» TASK ITEM: Search the listing below for the word "Grandpa" and return each line that contains it.

» DATA PROVIDED:
• • • • • • •
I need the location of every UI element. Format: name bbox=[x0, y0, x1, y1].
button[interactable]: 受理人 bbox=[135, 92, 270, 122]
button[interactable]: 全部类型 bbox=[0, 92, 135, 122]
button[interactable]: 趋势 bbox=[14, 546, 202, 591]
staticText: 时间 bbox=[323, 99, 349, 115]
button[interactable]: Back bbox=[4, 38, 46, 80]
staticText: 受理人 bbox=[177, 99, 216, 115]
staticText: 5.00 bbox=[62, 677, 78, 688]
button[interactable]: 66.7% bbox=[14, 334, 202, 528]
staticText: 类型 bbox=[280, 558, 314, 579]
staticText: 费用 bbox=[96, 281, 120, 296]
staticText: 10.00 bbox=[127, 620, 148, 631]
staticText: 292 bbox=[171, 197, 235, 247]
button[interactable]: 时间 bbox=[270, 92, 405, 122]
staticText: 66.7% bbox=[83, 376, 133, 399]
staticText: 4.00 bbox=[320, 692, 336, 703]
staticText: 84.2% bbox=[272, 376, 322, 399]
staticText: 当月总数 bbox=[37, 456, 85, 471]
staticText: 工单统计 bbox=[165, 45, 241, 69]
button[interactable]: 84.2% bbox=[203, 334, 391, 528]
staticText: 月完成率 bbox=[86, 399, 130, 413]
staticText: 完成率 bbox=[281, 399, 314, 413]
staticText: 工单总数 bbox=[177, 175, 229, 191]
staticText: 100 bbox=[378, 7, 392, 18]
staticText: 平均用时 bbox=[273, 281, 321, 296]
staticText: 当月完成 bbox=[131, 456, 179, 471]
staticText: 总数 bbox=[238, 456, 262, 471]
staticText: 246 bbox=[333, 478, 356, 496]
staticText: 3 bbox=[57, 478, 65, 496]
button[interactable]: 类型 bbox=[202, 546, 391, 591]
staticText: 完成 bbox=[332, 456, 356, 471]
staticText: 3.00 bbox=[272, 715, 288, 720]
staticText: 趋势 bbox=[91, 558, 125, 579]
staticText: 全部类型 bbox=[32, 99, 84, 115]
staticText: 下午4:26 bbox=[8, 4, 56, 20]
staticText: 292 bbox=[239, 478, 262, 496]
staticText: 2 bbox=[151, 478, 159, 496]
• • • • • • •
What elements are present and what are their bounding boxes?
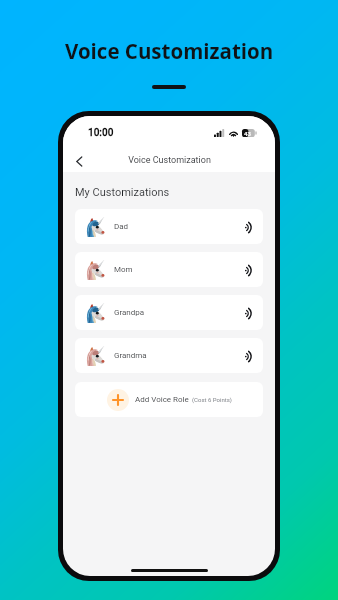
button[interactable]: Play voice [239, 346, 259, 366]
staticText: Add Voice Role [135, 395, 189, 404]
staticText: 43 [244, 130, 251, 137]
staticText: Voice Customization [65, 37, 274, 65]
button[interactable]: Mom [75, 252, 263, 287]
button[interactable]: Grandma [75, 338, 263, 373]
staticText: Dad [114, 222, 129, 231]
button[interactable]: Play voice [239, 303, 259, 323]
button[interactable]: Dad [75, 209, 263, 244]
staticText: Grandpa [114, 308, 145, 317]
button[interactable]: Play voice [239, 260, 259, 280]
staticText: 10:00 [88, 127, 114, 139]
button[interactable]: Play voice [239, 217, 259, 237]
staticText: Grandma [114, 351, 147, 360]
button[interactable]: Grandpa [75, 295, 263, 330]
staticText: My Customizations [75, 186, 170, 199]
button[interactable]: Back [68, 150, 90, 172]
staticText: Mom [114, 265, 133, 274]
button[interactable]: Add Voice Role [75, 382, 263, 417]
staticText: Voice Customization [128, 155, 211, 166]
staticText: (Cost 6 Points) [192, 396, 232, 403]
• • • • • • •
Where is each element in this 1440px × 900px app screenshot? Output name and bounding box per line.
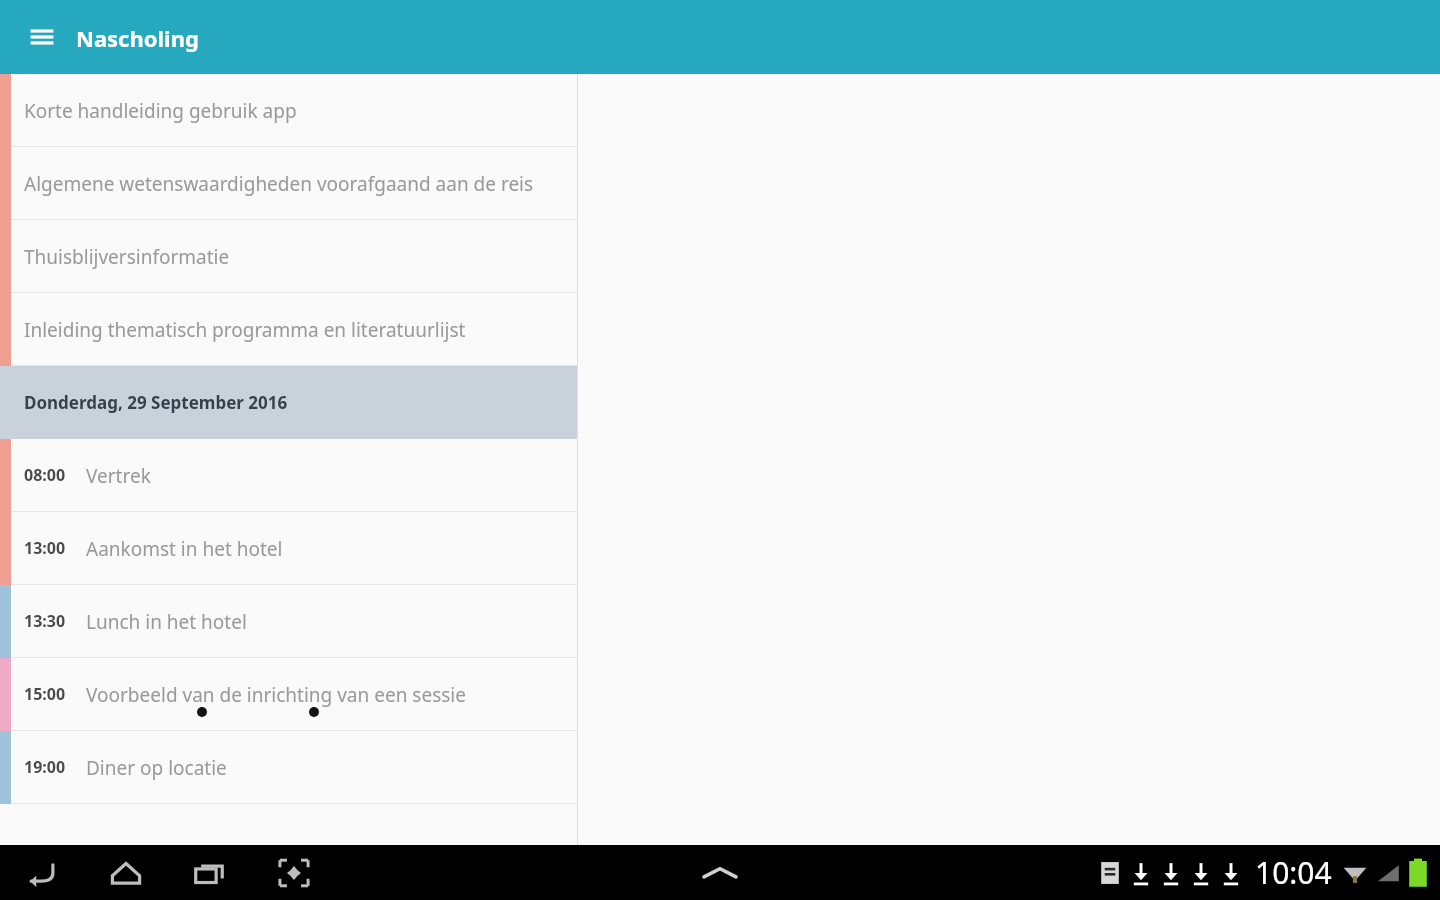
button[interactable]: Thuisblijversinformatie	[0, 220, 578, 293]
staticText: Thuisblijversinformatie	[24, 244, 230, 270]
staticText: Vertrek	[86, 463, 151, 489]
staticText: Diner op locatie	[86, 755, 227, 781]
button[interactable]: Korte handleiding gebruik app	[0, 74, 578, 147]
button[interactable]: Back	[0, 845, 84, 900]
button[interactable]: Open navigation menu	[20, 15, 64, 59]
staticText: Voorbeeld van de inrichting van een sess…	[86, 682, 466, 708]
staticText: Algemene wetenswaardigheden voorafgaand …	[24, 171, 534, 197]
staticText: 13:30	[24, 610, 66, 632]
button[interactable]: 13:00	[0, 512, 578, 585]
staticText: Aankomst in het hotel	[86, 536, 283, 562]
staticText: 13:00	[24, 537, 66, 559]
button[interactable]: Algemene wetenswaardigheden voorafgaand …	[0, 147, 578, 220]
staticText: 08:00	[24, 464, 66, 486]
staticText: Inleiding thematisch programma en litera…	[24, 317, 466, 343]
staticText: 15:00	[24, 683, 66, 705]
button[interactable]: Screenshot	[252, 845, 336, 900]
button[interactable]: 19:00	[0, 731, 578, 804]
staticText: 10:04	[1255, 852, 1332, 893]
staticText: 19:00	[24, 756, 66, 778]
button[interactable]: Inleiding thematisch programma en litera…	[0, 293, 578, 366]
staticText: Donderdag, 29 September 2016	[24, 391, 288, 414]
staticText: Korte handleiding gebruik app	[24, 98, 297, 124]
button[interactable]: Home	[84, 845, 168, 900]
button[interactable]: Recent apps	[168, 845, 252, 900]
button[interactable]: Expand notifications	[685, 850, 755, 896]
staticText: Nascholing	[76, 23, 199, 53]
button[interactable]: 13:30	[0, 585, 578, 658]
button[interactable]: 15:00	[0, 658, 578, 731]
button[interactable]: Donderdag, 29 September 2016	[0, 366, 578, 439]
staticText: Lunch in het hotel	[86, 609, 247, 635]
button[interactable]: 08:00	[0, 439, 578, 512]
• • • • • • •
» ANSWER FOR THIS EXERCISE:
staticText: Grandpa [114, 308, 145, 317]
button[interactable]: Grandpa [75, 295, 263, 330]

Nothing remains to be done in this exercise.